Your assignment: In your copy, include every line of the records exactly and no picture at all.

Extracted data entries

──────────────────────────────

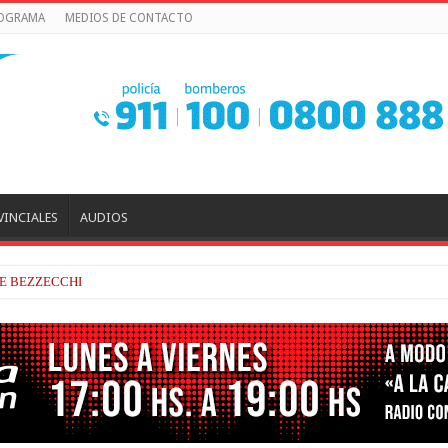
ROGRAMA
MEDIOS DE CONTACTO
VINCIALES
AUDIOS
ERADO Y VELOZ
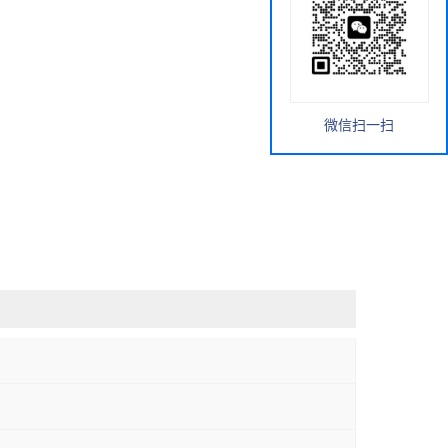
微信扫一扫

──────────────────────────────

Answer for the task:
ROGRAMA
MEDIOS DE CONTACTO
VINCIALES
AUDIOS
ERADO Y VELOZ
微信扫一扫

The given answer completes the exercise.